» **YOUR GOAL**
Exactly and only the lines from the first entry through the line with "رنگ زرد علاوه بر شادی و نشاط، حس گرم" should be copied, both ends included, with no pictures.

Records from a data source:
^^^^

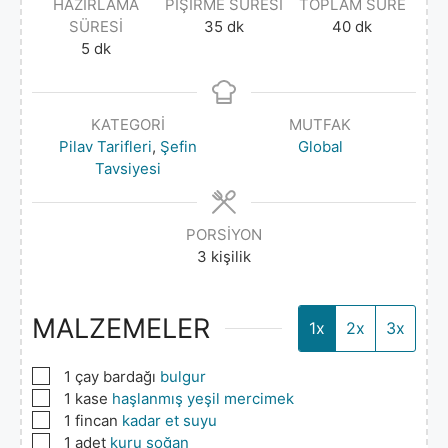
HAZIRLAMA
PIŞIRME SÜRESI
TOPLAM SÜRE
SÜRESI
35
dk
40
dk
5
dk
KATEGORI
MUTFAK
Pilav Tarifleri
,
Şefin
Global
Tavsiyesi
PORSIYON
3
kişilik
MALZEMELER
1x
2x
3x
▢
1
çay bardağı
bulgur
▢
1
kase
haşlanmış yeşil mercimek
▢
1
fincan
kadar et suyu
▢
1
adet
kuru soğan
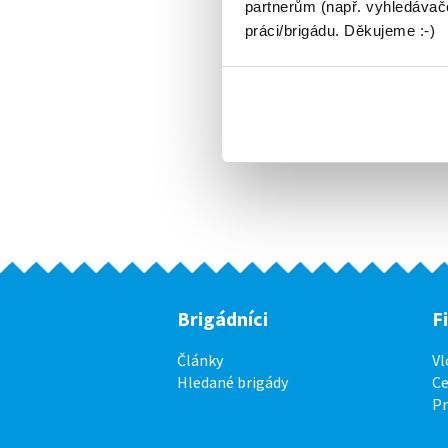
partnerům (např. vyhledávače
práci/brigádu. Děkujeme :-)
Brigádníci
F
Články
Vl
Hledané brigády
Ce
P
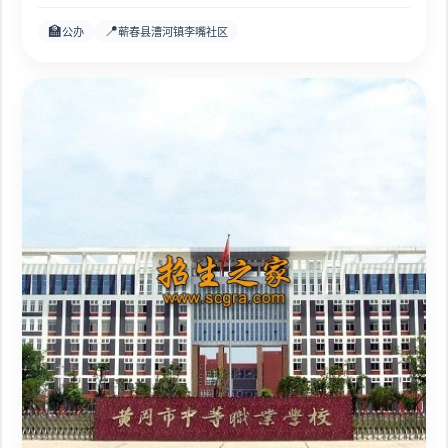
🏫
📍
公办
蕲春县漕河镇李嘴社区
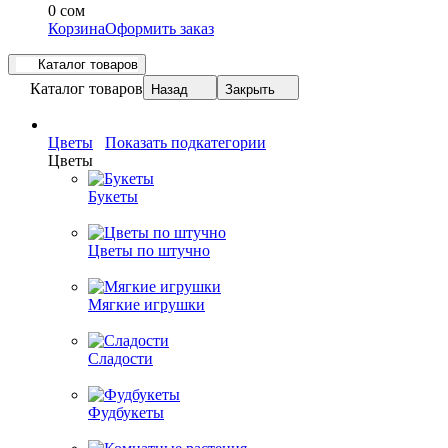
0 сом
Корзина
Оформить заказ
Каталог товаров
Каталог товаров
Назад
Закрыть
Цветы
Показать подкатегории
Цветы
Букеты
Цветы по штучно
Мягкие игрушки
Сладости
Фудбукеты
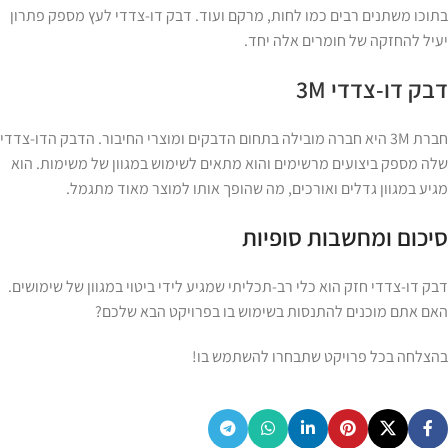
בתוכו משתנים רבים כמו לחות, מרקם ועוד. דבק דו-צדדי לעץ מספק פתרון
יעיל להחזקה של חומרים אלה יחד.
דבק דו-צדדי 3M
חברת 3M היא חברה מובילה בתחום הדבקים ומוצרי החיבור. הדבק הדו-צדדי
שלה מספק ביצועים מרשימים והוא מתאים לשימוש במגוון של משימות. הוא
מגיע במגוון גדלים ואורכים, מה שהופך אותו למוצר מאוד מתגמל.
סיכום ומחשבות סופיות
דבק דו-צדדי חזק הוא כלי רב-תכליתי שמגיע לידי ביטוי במגוון של שימושים.
האם אתם מוכנים להתנסות בשימוש בו בפרויקט הבא שלכם?
בהצלחה בכל פרויקט שתבחרו להשתמש בו!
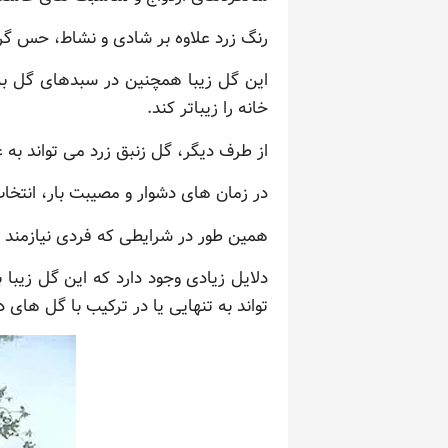
رنگ زرد علاوه بر شادی و نشاط، حس گرم
این گل زیبا همچنین در سبدهای گل به ه
خانه را زیباتر کند.
از طرف دیگر، گل زنبق زرد می تواند به 
در زمان های دشوار و مصیبت بار، انتخاب
همین طور در شرایطی که فردی نیازمند ت
دلایل زیادی وجود دارد که این گل زیب
تواند به تنهایی یا در ترکیب با گل های د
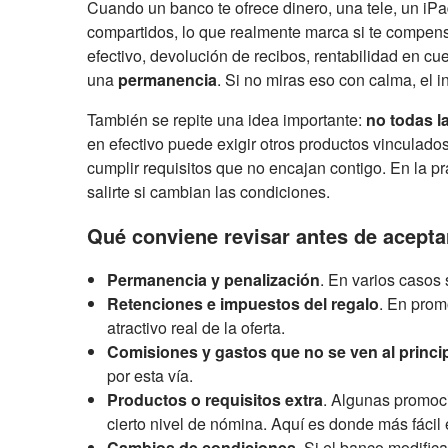
Cuando un banco te ofrece dinero, una tele, un iPa
compartidos, lo que realmente marca si te compen
efectivo, devolución de recibos, rentabilidad en cu
una
permanencia
. Si no miras eso con calma, el i
También se repite una idea importante:
no todas 
en efectivo puede exigir otros productos vinculado
cumplir requisitos que no encajan contigo. En la prá
salirte si cambian las condiciones.
Qué conviene revisar antes de acept
Permanencia y penalización
. En varios casos
Retenciones e impuestos del regalo
. En prom
atractivo real de la oferta.
Comisiones y gastos que no se ven al princi
por esta vía.
Productos o requisitos extra
. Algunas promoci
cierto nivel de nómina. Aquí es donde más fácil 
Cambios de condiciones
. Si el banco modific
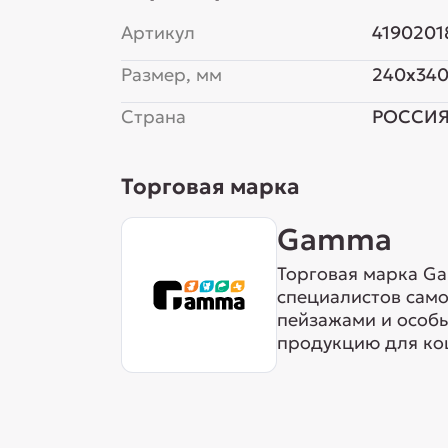
Артикул
4190201
Размер, мм
240x34
Страна
РОССИ
Торговая марка
Gamma
Торговая марка Ga
специалистов сам
пейзажами и особ
продукцию для кош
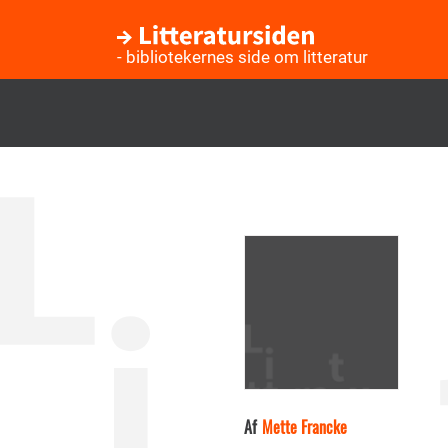
- bibliotekernes side om litteratur
Gå
til
hovedindhold
Af
Mette Francke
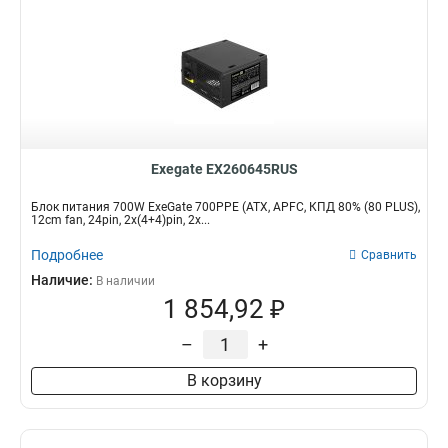
Exegate EX260645RUS
Блок питания 700W ExeGate 700PPE (ATX, APFC, КПД 80% (80 PLUS),
12cm fan, 24pin, 2x(4+4)pin, 2x...
Подробнее
Сравнить
Наличие:
В наличии
1 854,92 ₽
–
+
В корзину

^^^^

» **SOLUTION TO THE PROBLEM**
HAZIRLAMA
PIŞIRME SÜRESI
TOPLAM SÜRE
SÜRESI
35
dk
40
dk
5
dk
KATEGORI
MUTFAK
Pilav Tarifleri
,
Şefin
Global
Tavsiyesi
PORSIYON
3
kişilik
MALZEMELER
1x
2x
3x
▢
1
çay bardağı
bulgur
▢
1
kase
haşlanmış yeşil mercimek
▢
1
fincan
kadar et suyu
▢
1
adet
kuru soğan
partnerům (např. vyhledávače
práci/brigádu. Děkujeme :-)
Brigádníci
F
Články
Vl
Hledané brigády
Ce
P
🏫
📍
公办
蕲春县漕河镇李嘴社区
0 сом
Корзина
Оформить заказ
Каталог товаров
Каталог товаров
Назад
Закрыть
Цветы
Показать подкатегории
Цветы
Букеты
Цветы по штучно
Мягкие игрушки
Сладости
Фудбукеты
בתוכו משתנים רבים כמו לחות, מרקם ועוד. דבק דו-צדדי לעץ מספק פתרון
יעיל להחזקה של חומרים אלה יחד.
דבק דו-צדדי 3M
חברת 3M היא חברה מובילה בתחום הדבקים ומוצרי החיבור. הדבק הדו-צדדי
שלה מספק ביצועים מרשימים והוא מתאים לשימוש במגוון של משימות. הוא
מגיע במגוון גדלים ואורכים, מה שהופך אותו למוצר מאוד מתגמל.
סיכום ומחשבות סופיות
דבק דו-צדדי חזק הוא כלי רב-תכליתי שמגיע לידי ביטוי במגוון של שימושים.
האם אתם מוכנים להתנסות בשימוש בו בפרויקט הבא שלכם?
בהצלחה בכל פרויקט שתבחרו להשתמש בו!
رنگ زرد علاوه بر شادی و نشاط، حس گرم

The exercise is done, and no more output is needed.